Rogier van der Weyden, triptyque du Jugement dernier, détail, vers 1452 |
samedi 28 novembre 2015
pourquoi as-tu écrit ça?
chapitre
XLIV
En Italie, graffitis souvent vus, moins obscènes que
métaphysiques : C’è Dio [Dieu
est — ou : il y a Dieu].
Ce printemps-là [1986], j’écrivais « Angle mort ».
Les framboises sur la colline pourrissaient, nous n’y touchions pas. Ma femme
était malade depuis plus d’un an. L’avenir ? C’était les framboises
interdits. C’était l’angoisse de chaque instant. J’hivernais dans ma cambuse en
plein été, avec mes provisions de petits pois et de sucre. — (texte retrouvé, 18 05 1995)
Un axiome fondamental du discours théologique : Dieu EST par la nécessité de son être. Cela
ne veut rien dire, mais c’est un puissant moteur de la spéculation, et cela
remplit des volumes, dizaines de milliers de pages.
Anges buccinateurs : ont pour mission d’aller
réveiller les morts pour le Jugement dernier. Ils sont fréquemment représentés
dans les sculptures romanes et gothiques, ainsi que dans la peinture du XVe siècle,
notamment chez Van der Weyden (hospice de Beaune en Bourgogne) et Memling (Musée
national de Gdansk).
Je terminai « Angle mort » en automne 1986.
Ma femme le lut et demanda : Pourquoi as-tu écrit ça ? Je n’ai rien
su répondre, il n’y avait rien à expliquer. Je n’ai jamais su et ne saurai
jamais ce qu’elle a compris. Livre de l’angoisse et du dénuement. A Rians, en
Provence, j’écrivais dans la cuisine, face aux champs de maïs. — (texte retrouvé, 28 05 1995)

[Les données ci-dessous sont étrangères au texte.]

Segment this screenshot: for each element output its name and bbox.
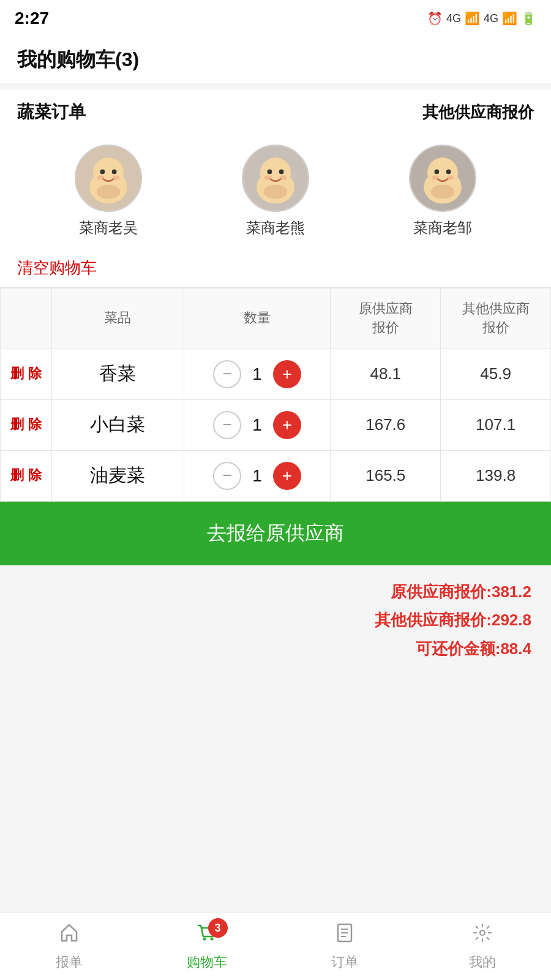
saving-summary: 可还价金额:88.4	[20, 635, 531, 663]
supplier-name-1: 菜商老吴	[79, 218, 138, 238]
qty-cell-2: − 1 +	[184, 399, 331, 450]
avatar-image-3	[410, 146, 475, 211]
signal-bars2: 📶	[502, 11, 517, 26]
qty-plus-3[interactable]: +	[273, 462, 301, 490]
svg-point-7	[96, 185, 120, 199]
other-supplier-label: 其他供应商报价	[422, 102, 534, 123]
other-price-cell-2: 107.1	[441, 399, 551, 450]
qty-control-3: − 1 +	[188, 462, 327, 490]
qty-cell-1: − 1 +	[184, 349, 331, 399]
qty-control-2: − 1 +	[188, 411, 327, 439]
qty-cell-3: − 1 +	[184, 450, 331, 501]
th-delete	[1, 288, 52, 349]
name-cell-1: 香菜	[51, 349, 184, 399]
cart-table: 菜品 数量 原供应商报价 其他供应商报价 删 除 香菜 − 1 +	[0, 288, 551, 502]
svg-point-25	[210, 938, 213, 941]
bottom-nav: 报单 3 购物车 订单	[0, 913, 551, 980]
signal-icon2: 4G	[484, 12, 498, 25]
svg-point-21	[432, 175, 439, 180]
page-header: 我的购物车(3)	[0, 34, 551, 83]
nav-item-report[interactable]: 报单	[0, 913, 138, 980]
nav-label-cart: 购物车	[187, 953, 227, 971]
nav-label-orders: 订单	[331, 953, 358, 971]
delete-cell-3[interactable]: 删 除	[1, 450, 52, 501]
signal-icon: 4G	[446, 12, 461, 25]
other-price-1: 45.9	[480, 364, 511, 383]
status-time: 2:27	[15, 9, 49, 28]
avatar-image-2	[243, 146, 308, 211]
qty-plus-2[interactable]: +	[273, 411, 301, 439]
battery-icon: 🔋	[521, 11, 536, 26]
qty-value-2: 1	[249, 415, 266, 435]
svg-point-13	[264, 175, 272, 180]
other-price-3: 139.8	[476, 466, 515, 484]
supplier-avatar-2	[242, 145, 309, 212]
section-labels: 蔬菜订单 其他供应商报价	[0, 89, 551, 132]
svg-point-4	[111, 170, 116, 175]
delete-button-2[interactable]: 删 除	[4, 416, 48, 434]
svg-point-12	[279, 170, 284, 175]
delete-cell-1[interactable]: 删 除	[1, 349, 52, 399]
submit-button[interactable]: 去报给原供应商	[0, 502, 551, 565]
orig-price-cell-2: 167.6	[331, 399, 441, 450]
supplier-item-3[interactable]: 菜商老邹	[409, 145, 476, 238]
supplier-item-2[interactable]: 菜商老熊	[242, 145, 309, 238]
status-icons: ⏰ 4G 📶 4G 📶 🔋	[427, 11, 536, 26]
qty-minus-2[interactable]: −	[213, 411, 241, 439]
cart-badge: 3	[208, 918, 228, 938]
svg-point-14	[280, 175, 287, 180]
name-cell-3: 油麦菜	[51, 450, 184, 501]
svg-point-22	[447, 175, 454, 180]
other-price-cell-1: 45.9	[441, 349, 551, 399]
qty-minus-3[interactable]: −	[213, 462, 241, 490]
th-orig-price: 原供应商报价	[331, 288, 441, 349]
veggie-order-label: 蔬菜订单	[17, 100, 86, 124]
qty-plus-1[interactable]: +	[273, 360, 301, 388]
home-icon	[58, 922, 80, 949]
nav-item-mine[interactable]: 我的	[413, 913, 551, 980]
svg-point-24	[203, 938, 206, 941]
supplier-avatar-1	[75, 145, 142, 212]
delete-button-3[interactable]: 删 除	[4, 467, 48, 484]
svg-point-2	[93, 157, 124, 188]
nav-item-cart[interactable]: 3 购物车	[138, 913, 276, 980]
other-price-label: 其他供应商报价:	[375, 611, 492, 629]
svg-point-19	[435, 170, 440, 175]
delete-button-1[interactable]: 删 除	[4, 365, 48, 383]
table-row: 删 除 小白菜 − 1 + 167.6 107.1	[1, 399, 551, 450]
page-title: 我的购物车(3)	[17, 47, 534, 74]
qty-minus-1[interactable]: −	[213, 360, 241, 388]
nav-label-mine: 我的	[469, 953, 496, 971]
other-price-cell-3: 139.8	[441, 450, 551, 501]
orig-price-value: 381.2	[492, 582, 531, 601]
svg-point-23	[431, 185, 455, 199]
svg-point-18	[427, 157, 458, 188]
supplier-item-1[interactable]: 菜商老吴	[75, 145, 142, 238]
svg-point-3	[100, 170, 105, 175]
table-header-row: 菜品 数量 原供应商报价 其他供应商报价	[1, 288, 551, 349]
nav-item-orders[interactable]: 订单	[276, 913, 413, 980]
orig-price-label: 原供应商报价:	[391, 582, 492, 601]
settings-icon	[471, 922, 493, 949]
spacer	[0, 673, 551, 796]
other-price-summary: 其他供应商报价:292.8	[20, 606, 531, 635]
avatar-image-1	[76, 146, 141, 211]
svg-point-20	[446, 170, 451, 175]
orig-price-2: 167.6	[365, 415, 405, 434]
table-row: 删 除 香菜 − 1 + 48.1 45.9	[1, 349, 551, 399]
svg-point-15	[264, 185, 288, 199]
item-name-3: 油麦菜	[90, 465, 145, 485]
orig-price-summary: 原供应商报价:381.2	[20, 578, 531, 606]
item-name-1: 香菜	[99, 363, 136, 383]
svg-point-30	[480, 930, 485, 935]
other-price-2: 107.1	[476, 415, 515, 434]
item-name-2: 小白菜	[90, 414, 145, 434]
name-cell-2: 小白菜	[51, 399, 184, 450]
alarm-icon: ⏰	[427, 11, 443, 26]
cart-table-container: 菜品 数量 原供应商报价 其他供应商报价 删 除 香菜 − 1 +	[0, 288, 551, 502]
saving-value: 88.4	[500, 639, 531, 658]
price-summary: 原供应商报价:381.2 其他供应商报价:292.8 可还价金额:88.4	[0, 565, 551, 673]
delete-cell-2[interactable]: 删 除	[1, 399, 52, 450]
svg-point-11	[267, 170, 272, 175]
clear-cart-button[interactable]: 清空购物车	[0, 250, 551, 288]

Ma petite-fille Lisa vient passer le weekend chez moi
dans ma bleue maison mosellane ; le vendredi soir je vais la prendre à son
école villageoise de Harlange, à 90 km de chez moi, dans le nord du pays ;
je passe par le contournement de la capitale, puis emprunte l’autoroute
(panneau : Belgique) jusqu’à Arlon, ça s’appelle « autoroute du
soleil », sans doute parce que c’est celle qu’on prend pour aller de Namur
à Naples…, province du Luxembourg belge (slogan : une ardeur d’avance — image : un sanglier), je bifurque vers
la N4 qui longe notre pays ; c’est la partie de la Wallonie qu’Alain
Bertrand a célébrée dans plusieurs de ses livres ; le village de
Martelange est à cheval sur la frontière, suivant le pointillé de la route, à
droite le Luxembourg et d’affilée une quinzaine de stations d’essence, à gauche
la Belgique et aucune station d’essence, chez nous le diesel est à 0,98 €, je
repasse (l’invisible) frontière 40 km plus loin, encore 10 km d’étroite route
de campagne, quelques petits villages à traverser, c’est le crépuscule, le
brouillard s’est transformé en givre sur les arbres, toute la journée une
maussade brume a voilé le paysage, le thermomètre à presque zéro ; à
l’école, la petite vient se précipiter dans mes bras et s’empresse de me
montrer son tout nouveau doudou : la nuit il sera avec elle sous la
couette.
A l’évocation de son nom, l’élan d’aller sortir
spontanément un des livres d’Alain Bertrand du rayon est brusquement
interrompu : le rayon n’existe plus, les dix livres d’Alain ont brûlé.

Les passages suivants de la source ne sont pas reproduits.